Write out each line from the data below that includes the word "Canada".
══ MATERIAL FOR THIS TASK ══
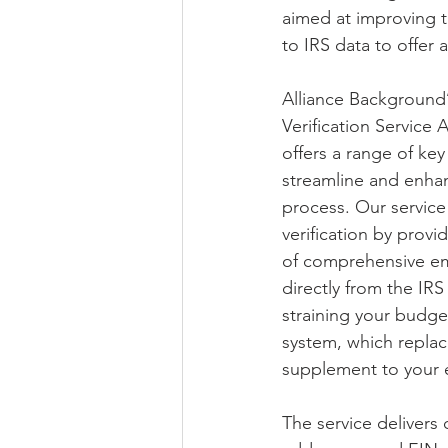
aimed at improving th
to IRS data to offer 
Alliance Background
Verification Service 
offers a range of key
streamline and enhan
process. Our service 
verification by provi
of comprehensive em
directly from the IRS
straining your budge
system, which replac
supplement to your e
The service delivers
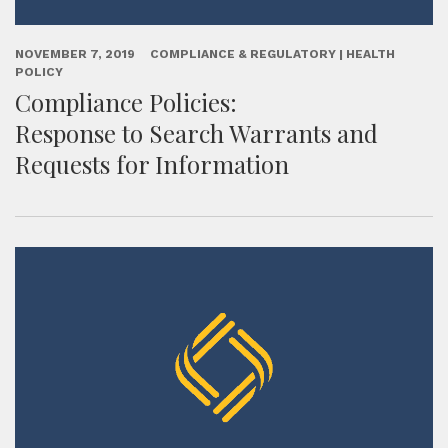
NOVEMBER 7, 2019
COMPLIANCE & REGULATORY | HEALTH
POLICY
Compliance Policies:
Response to Search Warrants and
Requests for Information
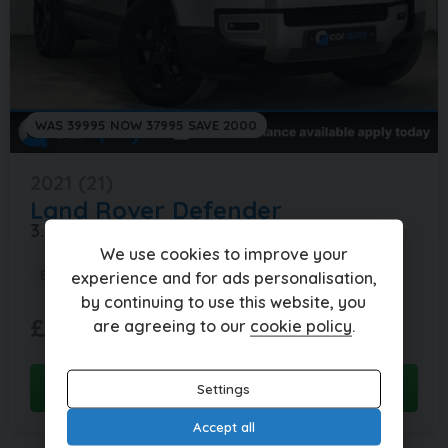
WAS 39995 NOW 37995 SAVE 2000
2021 (21)
Land Rover
Defender
3.0 DEFENDER SE D MHEV AUTO 4WD 5DR
We use cookies to improve your
86,000 miles
Automatic
Diesel
experience and for ads personalisation,
by continuing to use this website, you
£843.77
£37,995
(HP)
are agreeing to our
cookie policy
.
per month
View this car
Settings
Accept all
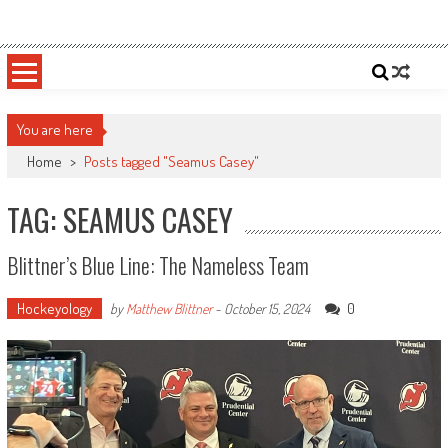
Skip
Sportsology
Your Source For Anything Sports
to
content
You are here
Home
>
Posts tagged "Seamus Casey"
TAG: SEAMUS CASEY
Blittner’s Blue Line: The Nameless Team
Hockeyology
0
by
Matthew Blittner
-
October 15, 2024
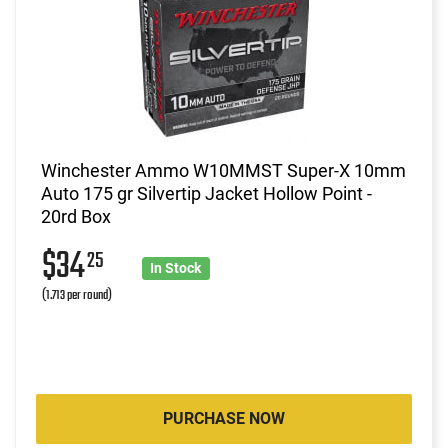
Winchester Ammo W10MMST Super-X 10mm
Auto 175 gr Silvertip Jacket Hollow Point -
20rd Box
$34
25
In Stock
(1.713 per round)
PURCHASE NOW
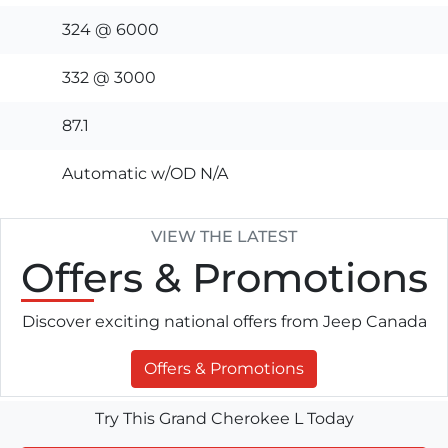
324 @ 6000
332 @ 3000
87.1
Automatic w/OD N/A
VIEW THE LATEST
Offers
& Promotions
Discover exciting national offers from Jeep Canada
Offers & Promotions
Try This Grand Cherokee L Today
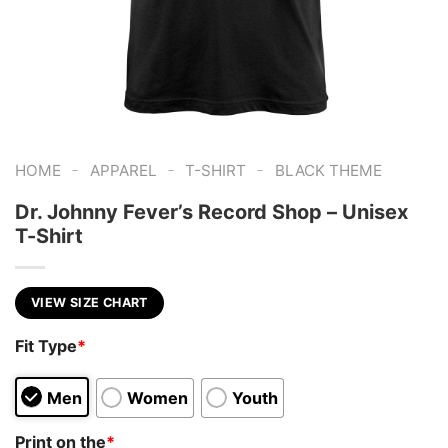
-
-
-
HOME
APPAREL
T-SHIRT
BLACK THEME
Dr. Johnny Fever’s Record Shop – Unisex
T-Shirt
VIEW SIZE CHART
Fit Type
*
Men
Women
Youth
Print on the
*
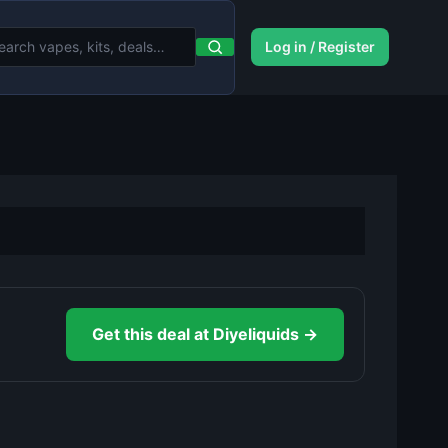
Log in / Register
Get this deal at Diyeliquids →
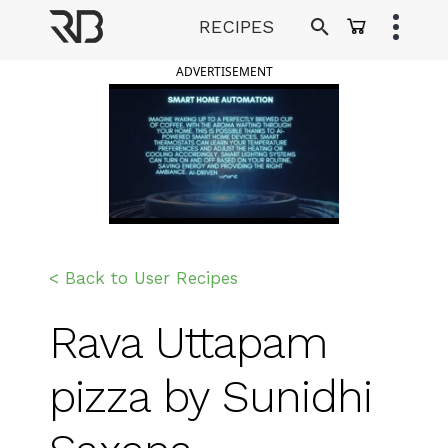
Skip
RECIPES
to
Ranveer Brar
content
ADVERTISEMENT
< Back to User Recipes
Rava Uttapam
pizza by Sunidhi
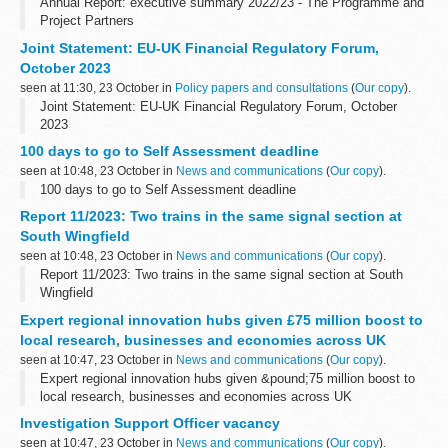
Annual Report: executive summary 2022/23 - The Programme and
Project Partners
Joint Statement: EU-UK Financial Regulatory Forum,
October 2023
seen at 11:30, 23 October in
Policy papers and consultations
(
Our copy
).
Joint Statement: EU-UK Financial Regulatory Forum, October
2023
100 days to go to Self Assessment deadline
seen at 10:48, 23 October in
News and communications
(
Our copy
).
100 days to go to Self Assessment deadline
Report 11/2023: Two trains in the same signal section at
South Wingfield
seen at 10:48, 23 October in
News and communications
(
Our copy
).
Report 11/2023: Two trains in the same signal section at South
Wingfield
Expert regional innovation hubs given £75 million boost to
local research, businesses and economies across UK
seen at 10:47, 23 October in
News and communications
(
Our copy
).
Expert regional innovation hubs given &pound;75 million boost to
local research, businesses and economies across UK
Investigation Support Officer vacancy
seen at 10:47, 23 October in
News and communications
(
Our copy
).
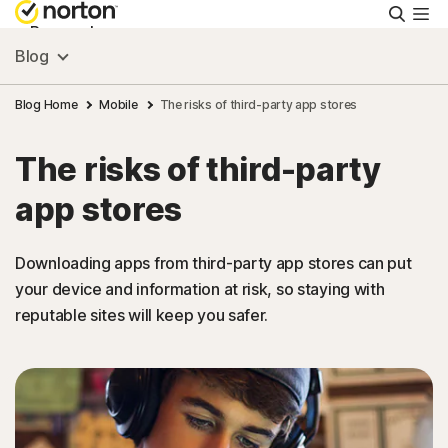
Searc
Personal
Blog
Small Business
Blog Home
Mobile
The risks of third-party app stores
The risks of third-party
Resources
app stores
Support
Downloading apps from third-party app stores can put
your device and information at risk, so staying with
Try Free
reputable sites will keep you safer.
Canada
Sign In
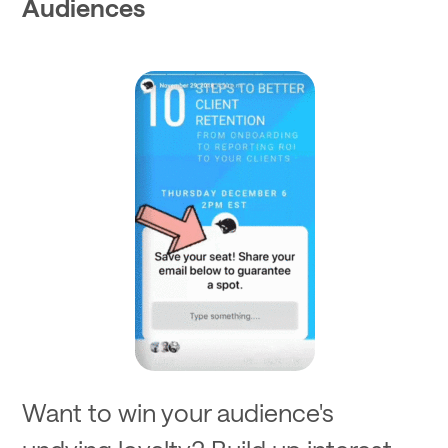
Audiences
Want to win your audience's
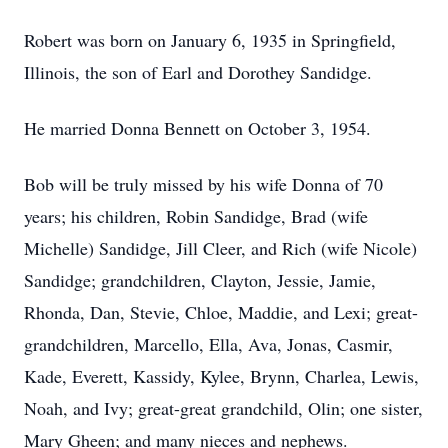
Robert was born on January 6, 1935 in Springfield,
Illinois, the son of Earl and Dorothey Sandidge.
He married Donna Bennett on October 3, 1954.
Bob will be truly missed by his wife Donna of 70
years; his children, Robin Sandidge, Brad (wife
Michelle) Sandidge, Jill Cleer, and Rich (wife Nicole)
Sandidge; grandchildren, Clayton, Jessie, Jamie,
Rhonda, Dan, Stevie, Chloe, Maddie, and Lexi; great-
grandchildren, Marcello, Ella, Ava, Jonas, Casmir,
Kade, Everett, Kassidy, Kylee, Brynn, Charlea, Lewis,
Noah, and Ivy; great-great grandchild, Olin; one sister,
Mary Gheen; and many nieces and nephews.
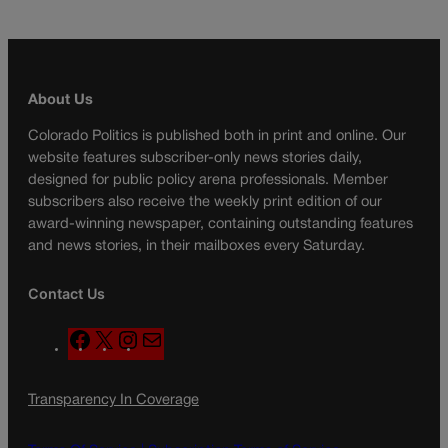
About Us
Colorado Politics is published both in print and online. Our
website features subscriber-only news stories daily,
designed for public policy arena professionals. Member
subscribers also receive the weekly print edition of our
award-winning newspaper, containing outstanding features
and news stories, in their mailboxes every Saturday.
Contact Us
F
X
I
M
a
n
a
c
s
i
Transparency In Coverage
e
t
l
b
a
o
g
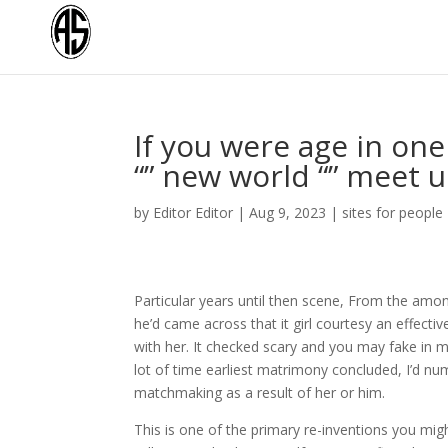
If you were age in one
“” new world “” meet 
by
Editor Editor
|
Aug 9, 2023
|
sites for people
Particular years until then scene, From the amo
he’d came across that it girl courtesy an effect
with her. It checked scary and you may fake in m
lot of time earliest matrimony concluded, I’d nu
matchmaking as a result of her or him.
This is one of the primary re-inventions you mig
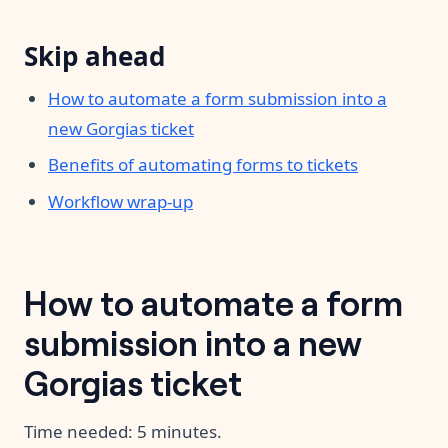
Skip ahead
How to automate a form submission into a
new Gorgias ticket
Benefits of automating forms to tickets
Workflow wrap-up
How to automate a form
submission into a new
Gorgias ticket
Time needed:
5 minutes.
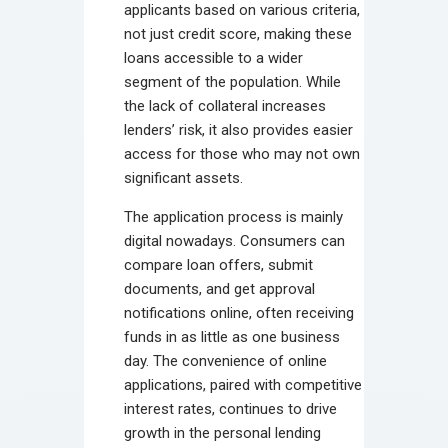
applicants based on various criteria,
not just credit score, making these
loans accessible to a wider
segment of the population. While
the lack of collateral increases
lenders’ risk, it also provides easier
access for those who may not own
significant assets.
The application process is mainly
digital nowadays. Consumers can
compare loan offers, submit
documents, and get approval
notifications online, often receiving
funds in as little as one business
day. The convenience of online
applications, paired with competitive
interest rates, continues to drive
growth in the personal lending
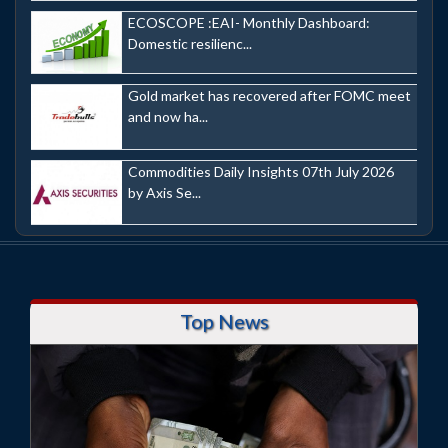
ECOSCOPE :EAI- Monthly Dashboard:
Domestic resilienc...
Gold market has recovered after FOMC meet
and now ha...
Commodities Daily Insights 07th July 2026
by Axis Se...
Top News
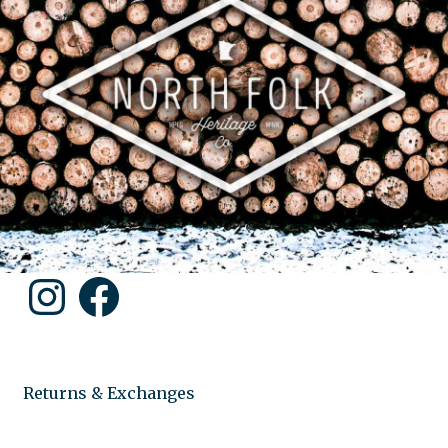
Instagram
Facebook
Returns & Exchanges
═══
» RESULT FOR THIS EXERCISE:
Discover exciting national offers from Jeep Canada
Canada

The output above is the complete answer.